Ao mesmo tempo, um Kratos de baixo orçamento também não é bem algo que alguém aqui deve querer ver, imagino. Se eu já estou com ressalvas por conta de certos detalhes no trailer de Mortal Kombat, que ainda é uma franquia que se pode trabalhar no cinema mais tranquilamente, imagine com God of War.

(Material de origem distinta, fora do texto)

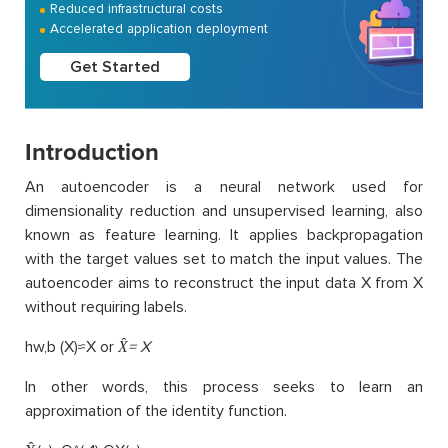
Reduced infrastructural costs
Accelerated application deployment
Get Started
Introduction
An autoencoder is a neural network used for
dimensionality reduction and unsupervised learning, also
known as feature learning. It applies backpropagation
with the target values set to match the input values. The
autoencoder aims to reconstruct the input data X from X
without requiring labels.
hw,b (X)≈X or
X̂= X
In other words, this process seeks to learn an
approximation of the identity function.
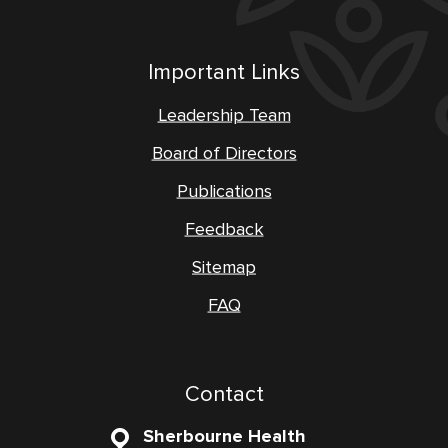
Important Links
Leadership Team
Board of Directors
Publications
Feedback
Sitemap
FAQ
Contact
Sherbourne Health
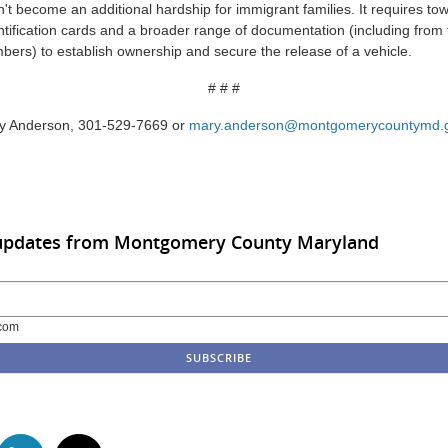
n't become an additional hardship for immigrant families. It requires t
ntification cards and a broader range of documentation (including fro
rs) to establish ownership and secure the release of a vehicle.
# # #
ry Anderson, 301-529-7669 or
mary.anderson@montgomerycountymd.
 updates from Montgomery County Maryland
com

Isso quer dizer que não se poderia haver realmente uma adaptação live-action total de God of War? A resposta também, é não. O universo televisivo atual, dependendo de quem esteja por trás, pode investir naturalmente em uma idéia que potencialmente seria arriscada no cinema (um projeto caro e ainda assim sendo R), e sair no lucro. Na época da última temporada de Game of Thrones, por exemplo, ainda que sem dados oficiais sobre o quanto exatamente foi investido, estimativas mostram que um valor de US$ 650 milhões, nivelado por baixo, teria sido o valor considerado o mínimo que a HBO desembolsou ao longo dos 10 anos que produziu as oito temporadas de um programa que ainda que mostrasse grandes dragões detalhados, também ficou conhecido por mortes e cenas brutais. E plataformas de streaming também estão mostrando cada vez mais que investir mais do que seria permitido nesse tipo de produto, já não é sonhar. 


Com isso, God of War poderia muito bem virar, assim, uma série que pudesse não só explorar o necessário, como aprofundar justamente todo o significado que a violência teve (ou acabou até ganhando a mais), com o último jogo. Claro, desde que quem apadrinhasse esse projeto, estivesse disposto mesmo a gastar nele. Isso claro falando de live-action, já que um projeto animado a lá Castlevania, também seria uma ótima alternativa de fazer algo mais barato, mas ainda bem feito. Também é válido mencionar como o próprio Cory Barlog (diretor do último jogo) já se mostrou aberto justamente à ideia de uma série live-action da franquia.

De qualquer forma, uma coisa é fato: com a expansão da idéia de adaptar suas franquias PlayStation para outras mídias, a Sony inevitavelmente mexerá novamente com God of War. Só esperamos, que seja da forma que deve ser.